• _WORK TO COMPLETE_
Once you have read the data below, set it all down again exactly.

• _GIVEN DATA_
....

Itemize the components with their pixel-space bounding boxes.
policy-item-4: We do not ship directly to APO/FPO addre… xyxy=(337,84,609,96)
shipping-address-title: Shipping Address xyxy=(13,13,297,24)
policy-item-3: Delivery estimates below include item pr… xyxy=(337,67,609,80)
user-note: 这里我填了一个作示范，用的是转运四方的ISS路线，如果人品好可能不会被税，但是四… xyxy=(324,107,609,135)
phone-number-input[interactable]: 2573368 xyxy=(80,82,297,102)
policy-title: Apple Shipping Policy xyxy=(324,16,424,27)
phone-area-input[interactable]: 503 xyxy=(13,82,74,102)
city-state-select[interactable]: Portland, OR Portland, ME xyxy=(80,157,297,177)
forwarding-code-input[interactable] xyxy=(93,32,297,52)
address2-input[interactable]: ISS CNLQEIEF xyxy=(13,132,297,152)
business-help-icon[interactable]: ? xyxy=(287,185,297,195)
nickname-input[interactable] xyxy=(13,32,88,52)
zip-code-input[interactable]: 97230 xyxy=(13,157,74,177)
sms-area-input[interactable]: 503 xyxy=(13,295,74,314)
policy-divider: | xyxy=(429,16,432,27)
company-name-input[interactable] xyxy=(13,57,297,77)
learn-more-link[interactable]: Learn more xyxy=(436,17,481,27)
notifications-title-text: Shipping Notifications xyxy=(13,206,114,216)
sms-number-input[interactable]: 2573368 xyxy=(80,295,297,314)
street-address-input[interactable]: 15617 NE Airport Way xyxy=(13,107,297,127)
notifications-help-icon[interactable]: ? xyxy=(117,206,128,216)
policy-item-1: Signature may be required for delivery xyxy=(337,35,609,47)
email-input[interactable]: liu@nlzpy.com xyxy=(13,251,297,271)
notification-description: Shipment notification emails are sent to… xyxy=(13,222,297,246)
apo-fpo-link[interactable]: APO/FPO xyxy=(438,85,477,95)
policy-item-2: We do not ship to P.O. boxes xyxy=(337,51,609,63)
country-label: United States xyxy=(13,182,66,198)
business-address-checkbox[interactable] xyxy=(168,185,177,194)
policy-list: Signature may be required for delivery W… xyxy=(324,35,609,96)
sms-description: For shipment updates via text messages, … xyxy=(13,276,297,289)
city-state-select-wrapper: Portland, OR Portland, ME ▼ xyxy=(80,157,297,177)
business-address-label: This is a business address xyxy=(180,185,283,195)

....

• _WRITTEN RESPONSE_
Itemize the components with their pixel-space bounding boxes.
policy-item-4: We do not ship directly to APO/FPO addre… xyxy=(337,84,609,96)
shipping-address-title: Shipping Address xyxy=(13,13,297,24)
policy-item-3: Delivery estimates below include item pr… xyxy=(337,67,609,80)
user-note: 这里我填了一个作示范，用的是转运四方的ISS路线，如果人品好可能不会被税，但是四… xyxy=(324,107,609,135)
phone-number-input[interactable]: 2573368 xyxy=(80,82,297,102)
policy-title: Apple Shipping Policy xyxy=(324,16,424,27)
phone-area-input[interactable]: 503 xyxy=(13,82,74,102)
city-state-select[interactable]: Portland, OR Portland, ME xyxy=(80,157,297,177)
forwarding-code-input[interactable] xyxy=(93,32,297,52)
address2-input[interactable]: ISS CNLQEIEF xyxy=(13,132,297,152)
business-help-icon[interactable]: ? xyxy=(287,185,297,195)
nickname-input[interactable] xyxy=(13,32,88,52)
zip-code-input[interactable]: 97230 xyxy=(13,157,74,177)
sms-area-input[interactable]: 503 xyxy=(13,295,74,314)
policy-divider: | xyxy=(429,16,432,27)
company-name-input[interactable] xyxy=(13,57,297,77)
learn-more-link[interactable]: Learn more xyxy=(436,17,481,27)
notifications-title-text: Shipping Notifications xyxy=(13,206,114,216)
sms-number-input[interactable]: 2573368 xyxy=(80,295,297,314)
street-address-input[interactable]: 15617 NE Airport Way xyxy=(13,107,297,127)
notifications-help-icon[interactable]: ? xyxy=(117,206,128,216)
policy-item-1: Signature may be required for delivery xyxy=(337,35,609,47)
email-input[interactable]: liu@nlzpy.com xyxy=(13,251,297,271)
notification-description: Shipment notification emails are sent to… xyxy=(13,222,297,246)
apo-fpo-link[interactable]: APO/FPO xyxy=(438,85,477,95)
policy-item-2: We do not ship to P.O. boxes xyxy=(337,51,609,63)
country-label: United States xyxy=(13,182,66,198)
business-address-checkbox[interactable] xyxy=(168,185,177,194)
policy-list: Signature may be required for delivery W… xyxy=(324,35,609,96)
sms-description: For shipment updates via text messages, … xyxy=(13,276,297,289)
city-state-select-wrapper: Portland, OR Portland, ME ▼ xyxy=(80,157,297,177)
business-address-label: This is a business address xyxy=(180,185,283,195)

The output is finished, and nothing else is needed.